TO DO: Count up the lines of the data below that contain the string "UISP", then give only the total.

STUDY MATERIAL:

- Opening Delimiter -

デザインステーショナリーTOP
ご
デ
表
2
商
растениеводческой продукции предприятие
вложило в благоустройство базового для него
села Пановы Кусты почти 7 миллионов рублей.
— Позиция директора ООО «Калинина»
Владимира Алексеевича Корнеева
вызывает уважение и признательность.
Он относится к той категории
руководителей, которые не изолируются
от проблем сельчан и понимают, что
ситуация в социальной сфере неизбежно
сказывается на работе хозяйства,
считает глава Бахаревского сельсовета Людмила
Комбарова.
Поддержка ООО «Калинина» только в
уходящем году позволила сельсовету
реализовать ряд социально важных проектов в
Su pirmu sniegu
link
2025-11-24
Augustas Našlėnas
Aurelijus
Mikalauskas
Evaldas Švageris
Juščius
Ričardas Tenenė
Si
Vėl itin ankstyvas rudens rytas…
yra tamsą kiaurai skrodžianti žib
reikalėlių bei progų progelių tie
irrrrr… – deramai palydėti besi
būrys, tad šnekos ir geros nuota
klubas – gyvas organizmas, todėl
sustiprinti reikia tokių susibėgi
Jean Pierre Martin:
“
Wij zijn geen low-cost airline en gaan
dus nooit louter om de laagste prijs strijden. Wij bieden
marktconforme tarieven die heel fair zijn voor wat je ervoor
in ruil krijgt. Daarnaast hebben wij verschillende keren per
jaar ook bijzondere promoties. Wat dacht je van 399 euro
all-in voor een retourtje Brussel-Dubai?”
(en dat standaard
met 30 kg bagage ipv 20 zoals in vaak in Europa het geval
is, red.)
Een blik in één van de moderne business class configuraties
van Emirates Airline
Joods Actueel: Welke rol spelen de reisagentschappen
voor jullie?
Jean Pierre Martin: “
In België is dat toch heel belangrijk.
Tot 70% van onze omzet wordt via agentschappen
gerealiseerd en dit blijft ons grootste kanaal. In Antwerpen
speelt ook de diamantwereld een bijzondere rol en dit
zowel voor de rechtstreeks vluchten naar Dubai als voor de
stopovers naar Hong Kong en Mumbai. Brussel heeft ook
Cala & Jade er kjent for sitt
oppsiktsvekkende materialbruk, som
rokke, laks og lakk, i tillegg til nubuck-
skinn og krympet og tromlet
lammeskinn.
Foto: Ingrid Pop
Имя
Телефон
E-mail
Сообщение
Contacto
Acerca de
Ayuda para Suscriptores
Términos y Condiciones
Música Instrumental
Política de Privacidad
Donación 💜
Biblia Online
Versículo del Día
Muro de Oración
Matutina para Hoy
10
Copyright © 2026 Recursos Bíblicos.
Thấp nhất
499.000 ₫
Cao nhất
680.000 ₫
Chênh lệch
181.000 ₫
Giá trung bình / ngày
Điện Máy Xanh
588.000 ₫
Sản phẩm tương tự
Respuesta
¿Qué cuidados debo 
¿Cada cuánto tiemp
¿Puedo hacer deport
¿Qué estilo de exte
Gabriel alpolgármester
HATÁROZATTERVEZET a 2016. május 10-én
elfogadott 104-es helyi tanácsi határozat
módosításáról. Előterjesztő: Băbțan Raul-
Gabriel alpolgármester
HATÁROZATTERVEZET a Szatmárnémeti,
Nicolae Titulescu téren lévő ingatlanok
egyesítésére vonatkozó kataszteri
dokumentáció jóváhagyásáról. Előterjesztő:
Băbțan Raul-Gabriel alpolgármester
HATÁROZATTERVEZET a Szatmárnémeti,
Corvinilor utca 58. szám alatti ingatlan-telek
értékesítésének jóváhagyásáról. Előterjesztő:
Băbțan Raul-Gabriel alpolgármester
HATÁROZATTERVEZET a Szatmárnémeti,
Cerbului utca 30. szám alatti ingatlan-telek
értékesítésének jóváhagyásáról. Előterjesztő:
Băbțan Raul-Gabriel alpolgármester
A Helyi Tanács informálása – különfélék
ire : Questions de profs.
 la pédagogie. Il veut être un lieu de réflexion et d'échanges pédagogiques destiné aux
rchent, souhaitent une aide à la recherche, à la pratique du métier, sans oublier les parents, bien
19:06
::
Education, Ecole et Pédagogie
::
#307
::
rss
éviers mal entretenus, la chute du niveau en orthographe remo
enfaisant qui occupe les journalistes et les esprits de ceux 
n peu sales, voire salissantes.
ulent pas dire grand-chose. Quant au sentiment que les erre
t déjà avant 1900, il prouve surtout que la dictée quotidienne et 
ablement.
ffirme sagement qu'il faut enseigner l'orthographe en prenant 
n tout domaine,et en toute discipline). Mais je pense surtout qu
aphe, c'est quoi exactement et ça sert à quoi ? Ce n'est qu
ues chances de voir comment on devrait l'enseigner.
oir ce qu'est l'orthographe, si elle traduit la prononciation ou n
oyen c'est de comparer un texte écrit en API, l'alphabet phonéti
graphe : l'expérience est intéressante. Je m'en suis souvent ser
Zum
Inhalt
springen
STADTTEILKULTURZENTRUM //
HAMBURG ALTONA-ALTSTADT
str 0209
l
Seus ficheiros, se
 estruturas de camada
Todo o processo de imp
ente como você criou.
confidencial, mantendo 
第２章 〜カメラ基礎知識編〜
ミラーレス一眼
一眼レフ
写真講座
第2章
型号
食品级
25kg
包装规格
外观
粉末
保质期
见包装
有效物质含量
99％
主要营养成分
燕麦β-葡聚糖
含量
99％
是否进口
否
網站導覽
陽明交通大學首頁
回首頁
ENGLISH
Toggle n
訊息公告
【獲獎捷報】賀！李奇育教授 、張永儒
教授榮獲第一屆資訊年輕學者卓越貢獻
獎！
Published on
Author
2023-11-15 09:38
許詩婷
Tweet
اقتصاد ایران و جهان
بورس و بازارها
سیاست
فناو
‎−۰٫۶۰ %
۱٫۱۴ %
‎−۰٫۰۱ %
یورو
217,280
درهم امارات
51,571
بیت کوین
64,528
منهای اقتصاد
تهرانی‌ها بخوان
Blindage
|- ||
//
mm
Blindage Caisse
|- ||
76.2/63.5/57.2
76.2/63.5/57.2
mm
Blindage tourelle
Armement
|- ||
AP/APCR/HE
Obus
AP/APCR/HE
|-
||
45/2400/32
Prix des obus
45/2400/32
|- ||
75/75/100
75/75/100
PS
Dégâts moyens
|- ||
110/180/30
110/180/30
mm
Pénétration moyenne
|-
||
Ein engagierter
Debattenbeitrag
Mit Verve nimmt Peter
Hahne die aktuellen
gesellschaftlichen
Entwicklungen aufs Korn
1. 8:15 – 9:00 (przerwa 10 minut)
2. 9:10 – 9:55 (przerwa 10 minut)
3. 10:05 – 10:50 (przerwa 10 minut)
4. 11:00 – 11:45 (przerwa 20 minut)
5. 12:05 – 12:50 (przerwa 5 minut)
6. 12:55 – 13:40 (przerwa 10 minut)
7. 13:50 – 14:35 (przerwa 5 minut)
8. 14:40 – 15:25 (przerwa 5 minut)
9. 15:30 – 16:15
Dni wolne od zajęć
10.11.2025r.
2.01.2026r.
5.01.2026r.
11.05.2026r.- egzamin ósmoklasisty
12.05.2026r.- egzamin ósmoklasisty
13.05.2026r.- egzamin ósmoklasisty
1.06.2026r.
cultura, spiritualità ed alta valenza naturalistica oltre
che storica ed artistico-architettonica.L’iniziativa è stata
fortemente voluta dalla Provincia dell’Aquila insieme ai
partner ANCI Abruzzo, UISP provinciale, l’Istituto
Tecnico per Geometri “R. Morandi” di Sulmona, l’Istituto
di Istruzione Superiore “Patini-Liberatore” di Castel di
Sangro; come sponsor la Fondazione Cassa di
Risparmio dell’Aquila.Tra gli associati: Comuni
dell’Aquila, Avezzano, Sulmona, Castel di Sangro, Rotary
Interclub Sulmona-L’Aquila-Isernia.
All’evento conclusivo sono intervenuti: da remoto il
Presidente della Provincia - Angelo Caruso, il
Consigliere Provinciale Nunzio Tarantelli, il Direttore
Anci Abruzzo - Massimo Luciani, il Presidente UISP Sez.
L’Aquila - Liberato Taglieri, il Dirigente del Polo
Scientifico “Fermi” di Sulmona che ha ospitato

- Closing Delimiter -

EXPECTED ANSWER: 2